Two of the four predictions had to do with the lax nature of IoT security, where the root cause seems to be that IoT lends itself to a kind of carelessness. Small devices don’t get the security scrutiny that laptops or data-center servers do, neither from designers nor from end users, writes Derek Manky, Fortinet’s global security strategist.
For example, a tendency to use default settings and passwords opens the door to attacks on machine-to-machine (M2M) connections, Manky writes. A tool called Shodan even lets you search for some of these devices.
“We have already begun to see regional trends where such information is used to ascertain not only whether a family is home or not, but also how far away they are or how long they are expected to be gone,” Manky writes.
The cut-and-paste nature of IoT code helps make some vulnerabilities “endemic,” he adds. “And since the majority of these devices are headless, there is no way to even update or harden them.”
Ransomware has also found its way to IoT, as Manky notes. One high-profile example got demonstrated at the DEF CON conference earlier this month, when researchers from PenTest Partners showed they could hijack a smart thermostat.
Just as IoT devices are headless, so are attackers. Another Fortinet prediction was that unmanned worms and viruses would be unleashed to attack unmonitored IoT devices.

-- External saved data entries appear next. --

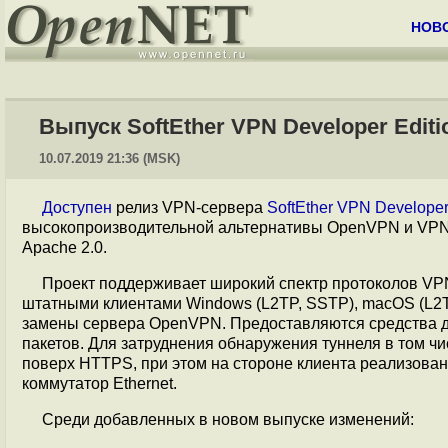
НОВ
Выпуск SoftEther VPN Developer Editio
10.07.2019 21:36 (MSK)
Доступен
релиз VPN-сервера
SoftEther VPN Developer
высокопроизводительной альтернативы OpenVPN и VPN-
Apache 2.0.
Проект поддерживает широкий спектр протоколов VPN,
штатными клиентами Windows (L2TP, SSTP), macOS (L2TP)
замены сервера OpenVPN. Предоставляются средства дл
пакетов. Для затруднения обнаружения туннеля в том ч
поверх HTTPS, при этом на стороне клиента реализован
коммутатор Ethernet.
Среди добавленных в новом выпуске изменений:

That one seems inevitable; in fact, it sounds like the kind of thing that’s already happening whether IT security teams are aware of it or not. Manky cites the June discovery of a botnet that had spread to 25,000 closed-circuit TV devices, which then became the vehicles for distributed denial-of-service (DDoS) attacks.
“This is a perfect example of a criminal hijacking of dumb devices and then weaponizing them,” he writes, cheerily adding that there aren’t many options for updating or hardening these devices.